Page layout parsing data
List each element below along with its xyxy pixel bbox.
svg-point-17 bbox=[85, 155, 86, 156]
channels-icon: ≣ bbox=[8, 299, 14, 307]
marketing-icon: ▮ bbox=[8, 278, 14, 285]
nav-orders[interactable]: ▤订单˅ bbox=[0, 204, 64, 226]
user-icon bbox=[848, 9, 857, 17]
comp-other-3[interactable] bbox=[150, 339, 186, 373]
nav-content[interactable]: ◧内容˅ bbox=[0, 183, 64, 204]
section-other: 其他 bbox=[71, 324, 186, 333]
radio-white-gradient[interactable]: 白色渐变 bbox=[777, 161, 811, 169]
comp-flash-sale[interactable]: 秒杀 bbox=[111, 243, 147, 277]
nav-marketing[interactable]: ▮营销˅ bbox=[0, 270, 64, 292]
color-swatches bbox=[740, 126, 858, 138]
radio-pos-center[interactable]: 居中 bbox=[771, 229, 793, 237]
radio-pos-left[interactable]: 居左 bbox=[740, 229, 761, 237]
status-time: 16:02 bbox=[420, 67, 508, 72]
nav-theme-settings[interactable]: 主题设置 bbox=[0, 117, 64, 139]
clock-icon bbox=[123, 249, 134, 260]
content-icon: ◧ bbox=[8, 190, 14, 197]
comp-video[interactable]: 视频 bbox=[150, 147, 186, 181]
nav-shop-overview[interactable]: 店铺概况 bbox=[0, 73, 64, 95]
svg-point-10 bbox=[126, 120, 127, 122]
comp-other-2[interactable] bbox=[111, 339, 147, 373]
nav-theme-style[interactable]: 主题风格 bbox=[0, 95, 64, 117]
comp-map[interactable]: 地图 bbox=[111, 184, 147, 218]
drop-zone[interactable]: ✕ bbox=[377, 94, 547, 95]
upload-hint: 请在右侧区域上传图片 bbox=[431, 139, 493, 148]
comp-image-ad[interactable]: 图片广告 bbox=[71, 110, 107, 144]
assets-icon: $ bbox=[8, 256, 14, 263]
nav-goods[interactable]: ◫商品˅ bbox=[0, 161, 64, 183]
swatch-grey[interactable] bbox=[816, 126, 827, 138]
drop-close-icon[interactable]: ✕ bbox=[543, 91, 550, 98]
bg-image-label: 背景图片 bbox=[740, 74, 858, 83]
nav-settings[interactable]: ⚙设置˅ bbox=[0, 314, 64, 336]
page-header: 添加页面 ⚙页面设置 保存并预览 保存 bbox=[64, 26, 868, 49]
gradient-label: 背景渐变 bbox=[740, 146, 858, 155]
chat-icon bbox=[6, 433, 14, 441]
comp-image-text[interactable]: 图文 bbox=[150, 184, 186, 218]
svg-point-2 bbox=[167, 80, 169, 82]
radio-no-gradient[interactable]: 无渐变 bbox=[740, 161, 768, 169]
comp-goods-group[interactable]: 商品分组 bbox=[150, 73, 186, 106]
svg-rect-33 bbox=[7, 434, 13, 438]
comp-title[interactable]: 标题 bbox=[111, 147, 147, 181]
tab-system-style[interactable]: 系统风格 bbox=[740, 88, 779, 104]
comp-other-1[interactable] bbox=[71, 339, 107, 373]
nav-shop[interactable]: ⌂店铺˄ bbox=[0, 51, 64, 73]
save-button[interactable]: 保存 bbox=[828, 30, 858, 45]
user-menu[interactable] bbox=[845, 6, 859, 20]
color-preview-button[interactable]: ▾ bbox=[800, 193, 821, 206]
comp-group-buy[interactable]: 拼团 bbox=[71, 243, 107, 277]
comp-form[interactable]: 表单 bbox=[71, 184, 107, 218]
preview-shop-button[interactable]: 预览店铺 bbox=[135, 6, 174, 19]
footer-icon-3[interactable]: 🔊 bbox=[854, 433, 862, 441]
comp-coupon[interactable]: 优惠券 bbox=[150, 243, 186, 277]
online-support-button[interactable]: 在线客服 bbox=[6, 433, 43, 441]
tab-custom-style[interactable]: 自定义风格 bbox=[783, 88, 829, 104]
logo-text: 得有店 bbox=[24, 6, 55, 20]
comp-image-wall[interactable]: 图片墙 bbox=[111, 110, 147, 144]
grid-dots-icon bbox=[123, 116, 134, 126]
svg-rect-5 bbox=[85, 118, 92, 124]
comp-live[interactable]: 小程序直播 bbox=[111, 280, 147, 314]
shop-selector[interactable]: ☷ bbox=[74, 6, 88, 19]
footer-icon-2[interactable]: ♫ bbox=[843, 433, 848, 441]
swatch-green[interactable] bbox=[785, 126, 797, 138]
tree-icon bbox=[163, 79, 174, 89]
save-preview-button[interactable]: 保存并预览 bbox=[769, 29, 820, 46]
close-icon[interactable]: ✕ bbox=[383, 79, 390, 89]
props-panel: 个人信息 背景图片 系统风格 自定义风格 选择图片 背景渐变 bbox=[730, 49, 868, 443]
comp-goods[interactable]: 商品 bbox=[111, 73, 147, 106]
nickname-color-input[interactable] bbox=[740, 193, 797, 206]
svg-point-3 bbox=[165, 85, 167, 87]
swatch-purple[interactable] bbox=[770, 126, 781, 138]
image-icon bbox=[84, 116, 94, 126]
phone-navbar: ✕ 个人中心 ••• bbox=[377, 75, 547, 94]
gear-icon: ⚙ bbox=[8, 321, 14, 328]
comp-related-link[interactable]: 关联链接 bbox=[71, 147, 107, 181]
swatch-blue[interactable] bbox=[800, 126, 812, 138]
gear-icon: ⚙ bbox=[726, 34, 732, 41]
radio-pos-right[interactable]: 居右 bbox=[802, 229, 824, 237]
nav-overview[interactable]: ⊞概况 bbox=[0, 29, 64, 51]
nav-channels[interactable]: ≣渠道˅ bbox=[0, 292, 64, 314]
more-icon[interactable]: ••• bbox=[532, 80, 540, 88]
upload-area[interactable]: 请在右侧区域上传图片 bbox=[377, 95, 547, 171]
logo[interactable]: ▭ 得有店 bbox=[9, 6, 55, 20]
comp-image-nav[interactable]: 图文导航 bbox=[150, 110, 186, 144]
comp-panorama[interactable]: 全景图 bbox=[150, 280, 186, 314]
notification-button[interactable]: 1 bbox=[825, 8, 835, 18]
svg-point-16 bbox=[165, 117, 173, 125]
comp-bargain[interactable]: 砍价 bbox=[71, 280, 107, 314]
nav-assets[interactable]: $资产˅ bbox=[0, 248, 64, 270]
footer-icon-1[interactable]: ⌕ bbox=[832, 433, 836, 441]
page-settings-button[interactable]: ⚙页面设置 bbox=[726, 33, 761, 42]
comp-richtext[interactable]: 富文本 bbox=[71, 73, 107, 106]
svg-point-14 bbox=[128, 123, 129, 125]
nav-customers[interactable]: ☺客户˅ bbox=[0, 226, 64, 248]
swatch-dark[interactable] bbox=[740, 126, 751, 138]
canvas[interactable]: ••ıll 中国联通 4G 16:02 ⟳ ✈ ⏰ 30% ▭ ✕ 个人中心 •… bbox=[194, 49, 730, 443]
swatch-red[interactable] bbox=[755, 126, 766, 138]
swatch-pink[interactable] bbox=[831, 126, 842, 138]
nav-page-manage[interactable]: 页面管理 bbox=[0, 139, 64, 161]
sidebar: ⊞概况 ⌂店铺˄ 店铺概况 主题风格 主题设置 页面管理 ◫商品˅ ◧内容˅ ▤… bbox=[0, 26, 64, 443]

**ACTION ITEM**
Pull every line that holds the string "theme" out of the records.

**TASK RESULT**
nav-theme-settings[interactable]: 主题设置 bbox=[0, 117, 64, 139]
nav-theme-style[interactable]: 主题风格 bbox=[0, 95, 64, 117]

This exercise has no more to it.